### GIVEN ENTRIES
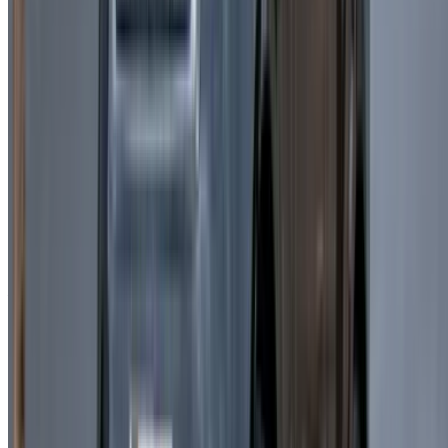
Verify rental conditions: A
lways check insurance,
mileage, and policies before confirming Land Rover
Range Rover Velar rent a car Casablanca services.
Book in advance:
Early reservations help secure
availability and better pricing.
Before Driving:
Take time to understand the vehicle’s
features for a smooth experience.
Rental Agreement:
Carefully read all terms before
finalizing Land Rover Range Rover Velar rental in
Casablanca arrangements.
Why Rent a Land Rover Range Rover
Velar in Casablanca?
Choosing a Land Rover Range Rover Velar in Casablanca
offers a perfect mix of elegance, comfort, and advanced
performance. Its modern design and spacious interior make it
ideal for both urban travel and long-distance journeys. Opting
for Land Rover Range Rover Velar car rental Casablanca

### THE TASK
Copy all the entries word for word. Omit any pictures.

### SOLUTION TO THE PROBLEM
Verify rental conditions: A
lways check insurance,
mileage, and policies before confirming Land Rover
Range Rover Velar rent a car Casablanca services.
Book in advance:
Early reservations help secure
availability and better pricing.
Before Driving:
Take time to understand the vehicle’s
features for a smooth experience.
Rental Agreement:
Carefully read all terms before
finalizing Land Rover Range Rover Velar rental in
Casablanca arrangements.
Why Rent a Land Rover Range Rover
Velar in Casablanca?
Choosing a Land Rover Range Rover Velar in Casablanca
offers a perfect mix of elegance, comfort, and advanced
performance. Its modern design and spacious interior make it
ideal for both urban travel and long-distance journeys. Opting
for Land Rover Range Rover Velar car rental Casablanca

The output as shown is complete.